As most people with even a passing interest in investing know by now, Robinhood is an online brokerage firm catering to young and novice investors. Its flashy app claims to make trading easier and more accessible, but it also allegedly incorporates behavioral nudges that push users to do more short-term trading.
Because of the app's incentives and its customers' general lack of experience, Robinhood users tend to be very active traders. In fact, the brokerage saw more daily average revenue trades in June than all major incumbent brokers, and more than the combined number of DARTs on E*Trade and Charles Schwab.
Unfortunately, such frequent trading has a number of downsides -- including the potential to be taxed at a higher rate than investors who don't trade as much.

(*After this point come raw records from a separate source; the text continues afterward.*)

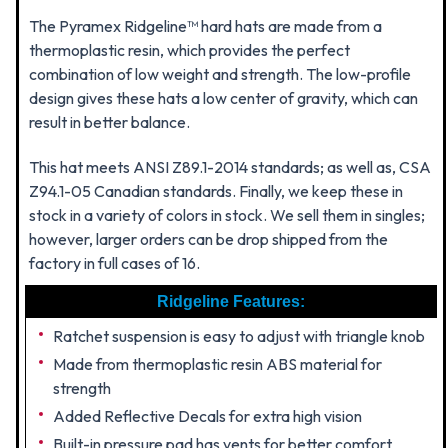
The Pyramex Ridgeline™ hard hats are made from a
thermoplastic resin, which provides the perfect
combination of low weight and strength. The low-profile
design gives these hats a low center of gravity, which can
result in better balance.
This hat meets ANSI Z89.1-2014 standards; as well as, CSA
Z94.1-05 Canadian standards. Finally, we keep these in
stock in a variety of colors in stock. We sell them in singles;
however, larger orders can be drop shipped from the
factory in full cases of 16.
Ridgeline Features:
Ratchet suspension is easy to adjust with triangle knob
Made from thermoplastic resin ABS material for
strength
Added Reflective Decals for extra high vision
Built-in pressure pad has vents for better comfort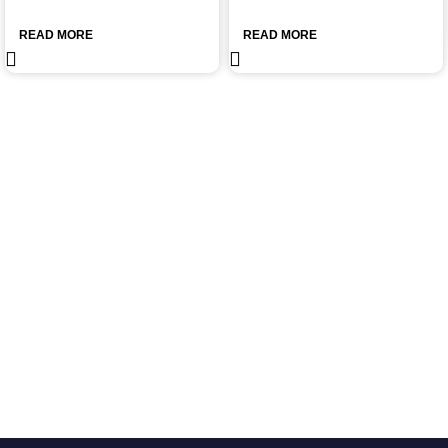
READ MORE
READ MORE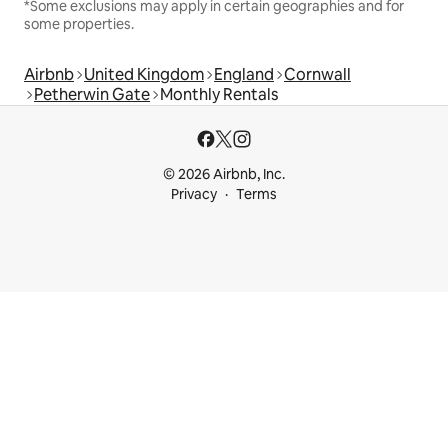
*Some exclusions may apply in certain geographies and for
some properties.
Airbnb
United Kingdom
England
Cornwall
Petherwin Gate
Monthly Rentals
© 2026 Airbnb, Inc.
Privacy
Terms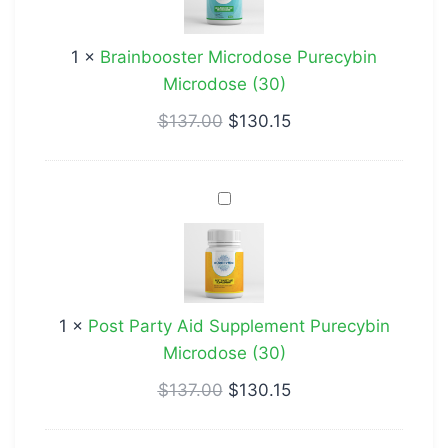
Microdose
(30)
1
×
Brainbooster Microdose Purecybin
Microdose (30)
$
137.00
$
130.15
Post
Party
Aid
Supplement
Purecybin
1
×
Post Party Aid Supplement Purecybin
Microdose
Microdose (30)
(30)
$
137.00
$
130.15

Why Robinhood traders may end up over-taxed
To understand why Robinhood investors may lose more of their profits to the IRS, you need to know how you're taxed on profitable investments. When they're in a taxable brokerage account (as opposed to a tax-deferred one), you're taxed in the year you sell. Specifically, you pay capital gains taxes at one of two different rates. Short-term capital gains -- gains on assets owned for a year or less -- are taxed at ordinary income tax rates. But gains on investments owned for a year or more are taxed at a lower long-term capital gains rate.
How much lower? For single tax filers with incomes up to $40,000 and married joint filers with incomes up to $80,000, the long-term capital gains rate is 0%. It's 15% for single filers with incomes up to $441,500 or married joint filers with incomes as high as $496,000, and it's just 20% for high earners above these thresholds.
Lower tax rates apply to long-term gains because lawmakers want to incentivize responsible long-term investing. The problem is, Robinhood may subtly encourage inexperienced investors to engage in exactly the type of short-term speculative trading these tax incentives are designed to discourage.
Short-term trading typically won't be consistently profitable over time, but in recent months many Robinhood users have been riding the wave of the coronavirus rally. And Robinhood's high trading volume suggests many are pocketing gains by selling shares of stock they're very unlikely to have held for a year or longer.
Those who sell and owe taxes at higher short-term capital gains rates keep a smaller percentage of their profits. That may not seem like a big deal, since after all, profit is profit. But since speculative trading isn't likely to pay off over the long haul, it means less of a cushion to absorb future losses.
Of course, you can offset capital gains with capital losses, but that only helps if you either experience the losses in the same year as the gains, or had them in prior years and carried them over. And while experienced investors often engage in tax-loss harvesting and make strategic choices on when to sell losing assets to offset gains, this may not be a common technique embraced by novice short-term investors of the type Robinhood attracts.
At other brokerages that don't cater to inexperienced traders or provide behavioral nudges to encourage active trading -- and that appear to see far fewer trades because of it -- investors may be more likely to hold their stocks long enough to be taxed at lower rates. Most of these other brokerages also offer tax-advantaged accounts Robinhood doesn't, enabling investors to make pre-tax contributions or tax-free withdrawals and defer taxes on gains, which Robinhood investors can't do.
Of course, if you're a Robinhood investor who made a profit, you may not care that you'll pay taxes at a higher rate than long-term investors. But realize that you're both taking a bigger risk by investing for the short term and giving up the favorable tax rate that's a big advantage of earning investment income.
By contrast, long-term investing maximizes your chances of profitability over the long term and means you'll keep more of those profits rather than owing a big bill to the IRS.